- ENTRIES PROVIDED
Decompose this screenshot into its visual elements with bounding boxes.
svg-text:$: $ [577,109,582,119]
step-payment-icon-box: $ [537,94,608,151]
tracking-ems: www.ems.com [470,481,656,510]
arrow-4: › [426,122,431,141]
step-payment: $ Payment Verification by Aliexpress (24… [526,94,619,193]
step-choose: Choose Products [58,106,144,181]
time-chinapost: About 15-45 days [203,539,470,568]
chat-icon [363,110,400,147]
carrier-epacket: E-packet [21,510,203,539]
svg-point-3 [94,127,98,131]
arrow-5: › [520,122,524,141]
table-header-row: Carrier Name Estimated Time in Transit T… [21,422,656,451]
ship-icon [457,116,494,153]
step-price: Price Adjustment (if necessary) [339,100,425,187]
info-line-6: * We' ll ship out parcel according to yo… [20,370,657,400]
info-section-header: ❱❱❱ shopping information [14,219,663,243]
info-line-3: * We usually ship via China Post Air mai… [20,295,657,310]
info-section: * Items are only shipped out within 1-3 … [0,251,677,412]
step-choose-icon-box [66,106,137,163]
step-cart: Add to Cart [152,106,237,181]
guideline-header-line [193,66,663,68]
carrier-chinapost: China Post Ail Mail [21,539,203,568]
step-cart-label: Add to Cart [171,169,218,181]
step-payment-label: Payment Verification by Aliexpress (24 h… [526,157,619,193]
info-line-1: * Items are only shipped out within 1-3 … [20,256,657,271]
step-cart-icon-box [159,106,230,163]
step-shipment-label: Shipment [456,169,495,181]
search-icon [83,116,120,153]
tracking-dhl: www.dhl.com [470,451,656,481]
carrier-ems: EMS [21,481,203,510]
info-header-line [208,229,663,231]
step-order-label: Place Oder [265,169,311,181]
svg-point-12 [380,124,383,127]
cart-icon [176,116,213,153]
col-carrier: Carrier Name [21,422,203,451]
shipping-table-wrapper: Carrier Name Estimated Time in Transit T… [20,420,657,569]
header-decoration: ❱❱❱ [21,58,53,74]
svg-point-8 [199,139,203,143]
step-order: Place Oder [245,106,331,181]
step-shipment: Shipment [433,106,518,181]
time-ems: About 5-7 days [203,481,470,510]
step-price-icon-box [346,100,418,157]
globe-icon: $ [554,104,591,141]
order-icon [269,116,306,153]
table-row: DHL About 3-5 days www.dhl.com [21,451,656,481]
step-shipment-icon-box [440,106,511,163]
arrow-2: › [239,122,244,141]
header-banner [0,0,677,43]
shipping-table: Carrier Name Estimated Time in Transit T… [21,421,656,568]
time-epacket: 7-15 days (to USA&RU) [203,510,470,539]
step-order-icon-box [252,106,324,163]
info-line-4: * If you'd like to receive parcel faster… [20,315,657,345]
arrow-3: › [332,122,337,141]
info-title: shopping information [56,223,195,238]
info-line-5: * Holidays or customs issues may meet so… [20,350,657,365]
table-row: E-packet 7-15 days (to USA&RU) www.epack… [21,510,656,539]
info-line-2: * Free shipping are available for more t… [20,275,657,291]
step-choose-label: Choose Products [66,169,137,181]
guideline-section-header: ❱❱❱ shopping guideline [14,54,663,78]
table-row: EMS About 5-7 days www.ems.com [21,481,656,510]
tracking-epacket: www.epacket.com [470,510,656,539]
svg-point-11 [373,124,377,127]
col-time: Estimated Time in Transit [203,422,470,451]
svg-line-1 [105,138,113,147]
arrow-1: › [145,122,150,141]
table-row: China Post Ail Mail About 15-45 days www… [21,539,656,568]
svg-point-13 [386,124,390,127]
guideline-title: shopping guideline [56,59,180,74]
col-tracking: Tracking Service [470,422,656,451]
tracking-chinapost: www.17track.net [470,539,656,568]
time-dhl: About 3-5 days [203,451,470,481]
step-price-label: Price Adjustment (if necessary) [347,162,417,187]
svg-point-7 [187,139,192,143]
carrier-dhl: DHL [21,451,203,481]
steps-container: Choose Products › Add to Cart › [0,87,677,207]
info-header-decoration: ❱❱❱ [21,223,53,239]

- TASK PROMPT
Each line must be set down again exactly as above, with no line omitted.

- RESPONSE
Decompose this screenshot into its visual elements with bounding boxes.
svg-text:$: $ [577,109,582,119]
step-payment-icon-box: $ [537,94,608,151]
tracking-ems: www.ems.com [470,481,656,510]
arrow-4: › [426,122,431,141]
step-payment: $ Payment Verification by Aliexpress (24… [526,94,619,193]
step-choose: Choose Products [58,106,144,181]
time-chinapost: About 15-45 days [203,539,470,568]
chat-icon [363,110,400,147]
carrier-epacket: E-packet [21,510,203,539]
svg-point-3 [94,127,98,131]
arrow-5: › [520,122,524,141]
table-header-row: Carrier Name Estimated Time in Transit T… [21,422,656,451]
ship-icon [457,116,494,153]
step-price: Price Adjustment (if necessary) [339,100,425,187]
info-line-6: * We' ll ship out parcel according to yo… [20,370,657,400]
info-section-header: ❱❱❱ shopping information [14,219,663,243]
info-line-3: * We usually ship via China Post Air mai… [20,295,657,310]
info-section: * Items are only shipped out within 1-3 … [0,251,677,412]
step-choose-icon-box [66,106,137,163]
step-cart: Add to Cart [152,106,237,181]
guideline-header-line [193,66,663,68]
carrier-chinapost: China Post Ail Mail [21,539,203,568]
step-cart-label: Add to Cart [171,169,218,181]
step-payment-label: Payment Verification by Aliexpress (24 h… [526,157,619,193]
info-line-1: * Items are only shipped out within 1-3 … [20,256,657,271]
step-cart-icon-box [159,106,230,163]
step-shipment-label: Shipment [456,169,495,181]
search-icon [83,116,120,153]
tracking-dhl: www.dhl.com [470,451,656,481]
carrier-ems: EMS [21,481,203,510]
info-header-line [208,229,663,231]
step-order-label: Place Oder [265,169,311,181]
svg-point-12 [380,124,383,127]
cart-icon [176,116,213,153]
col-carrier: Carrier Name [21,422,203,451]
shipping-table-wrapper: Carrier Name Estimated Time in Transit T… [20,420,657,569]
header-decoration: ❱❱❱ [21,58,53,74]
svg-point-8 [199,139,203,143]
step-order: Place Oder [245,106,331,181]
step-shipment: Shipment [433,106,518,181]
time-ems: About 5-7 days [203,481,470,510]
step-price-icon-box [346,100,418,157]
globe-icon: $ [554,104,591,141]
order-icon [269,116,306,153]
table-row: DHL About 3-5 days www.dhl.com [21,451,656,481]
step-shipment-icon-box [440,106,511,163]
arrow-2: › [239,122,244,141]
header-banner [0,0,677,43]
shipping-table: Carrier Name Estimated Time in Transit T… [21,421,656,568]
time-epacket: 7-15 days (to USA&RU) [203,510,470,539]
step-order-icon-box [252,106,324,163]
info-line-4: * If you'd like to receive parcel faster… [20,315,657,345]
arrow-3: › [332,122,337,141]
info-title: shopping information [56,223,195,238]
info-line-5: * Holidays or customs issues may meet so… [20,350,657,365]
table-row: E-packet 7-15 days (to USA&RU) www.epack… [21,510,656,539]
info-line-2: * Free shipping are available for more t… [20,275,657,291]
step-choose-label: Choose Products [66,169,137,181]
guideline-section-header: ❱❱❱ shopping guideline [14,54,663,78]
table-row: EMS About 5-7 days www.ems.com [21,481,656,510]
tracking-epacket: www.epacket.com [470,510,656,539]
svg-point-11 [373,124,377,127]
col-time: Estimated Time in Transit [203,422,470,451]
svg-line-1 [105,138,113,147]
arrow-1: › [145,122,150,141]
table-row: China Post Ail Mail About 15-45 days www… [21,539,656,568]
svg-point-13 [386,124,390,127]
guideline-title: shopping guideline [56,59,180,74]
col-tracking: Tracking Service [470,422,656,451]
tracking-chinapost: www.17track.net [470,539,656,568]
time-dhl: About 3-5 days [203,451,470,481]
step-price-label: Price Adjustment (if necessary) [347,162,417,187]
svg-point-7 [187,139,192,143]
carrier-dhl: DHL [21,451,203,481]
steps-container: Choose Products › Add to Cart › [0,87,677,207]
info-header-decoration: ❱❱❱ [21,223,53,239]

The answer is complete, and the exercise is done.